73 people took part, with 57 (78%) making it through to the end.
I first asked about experience of user experience techniques,and whether they had any formal responsibility for such work.
12% had no experience.
58% had tried UX techniques in the past, of which
36% apply some in most projects, with
23% having some kind of UX responsibility in their job description.
But only 3% - 2 respondents - had something about usability or UX in their job title.
A sample of the comments appended to this question:
"Although usability is part of my role, my management aren't interested in it. Historically they have sought to bury the poor results of poor usability testing. They think it makes them look bad and that it will just cause them more work."
"There's nothing in my job description about UX, but I've needed to get involved because (to date) we've had no-one else thinking about this stuff."
"My job description doesn't actually include usability and UX, but in practice that's a large part of what I'm doing."
In question 2, I asked about the techniques they had used.
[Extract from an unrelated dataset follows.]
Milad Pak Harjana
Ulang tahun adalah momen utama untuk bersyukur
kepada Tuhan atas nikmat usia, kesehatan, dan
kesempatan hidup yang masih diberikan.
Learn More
Unsurprisingly, the majority had tried usability testing, but what came as a surprise to me was that personas and user journey mapping came a tied second. Both can be pretty labour intensive and (at least I've found) can be challenging to keep in the mind of the project team on an ongoing basis. While I've read good articles on why personas fail, I've never seen similar written about usability testing or prototyping which for me was unexpected at 4th.
User experience techniques used at least once by survey respondents |
In question 3, I asked about the nature and naming of the team they were part of.
36% were part of a tech/IT team.
54% were part of a comms and marketing team.
Only 1 respondent said UX or similar was part of their team's name.
38% said their team had responsibility for UX activity, with 25% having a nominated person within the team responsible.
23% supported colleagues undertaking grassroots user research.
It's worth noting that there were a few respondents from the library sector, and from those involved in organisations supporting higher education.
Question 4 asked whether they had used external agencies in the past. The majority (67%) had had used an external agency at some point in the past for UX work, but only 7% regularly made use. Comments indicated that in some cases, they were referring to design and development agencies that offered UX services, rather than specialist UX consultants.
Has your university used external agencies to undertake UX-related work? |
Trends in commentary (question 5) were:
- Agencies where expertise of staff didn't live up to the sales pitch, or where one or two staff stood out significantly.
- Money is tight, but the learning experience of watching professionals was as helpful (if not more so) than the results themselves. Learning gave confidence to do things in house.
- Short term projects limit ability for agencies to get to know the sector/organisation which limits their usefulness.
In question 6 I was interested in broad descriptions of respondents' roles.
How would you describe your role? |
The final question asked about role and institution. These were the most common terms in respondents' roles:
Word cloud of most common terms in job titles |
I realise this is a pretty light touch run through the data, so if you have any questions leave a comment and I'll try and dig a bit deeper in a subsequent post.
In case it's useful....
ReplyDeleteCity University London will be recruiting a User Experience Architect and UCL have a Web Content and User Experience Manager. To my knowledge: these roles were not included in your research dataset.
Rik
Cheers Rik. No I didn't pick these up, although I was chatting with UCL people. That's a new post, I think?
ReplyDeleteI'll get a transcript of my IWMW talk up soon. Posts like these (and my recent role refocusing as UX Manager) are still pretty rare in the sector, and that was the main thrust of my presentation.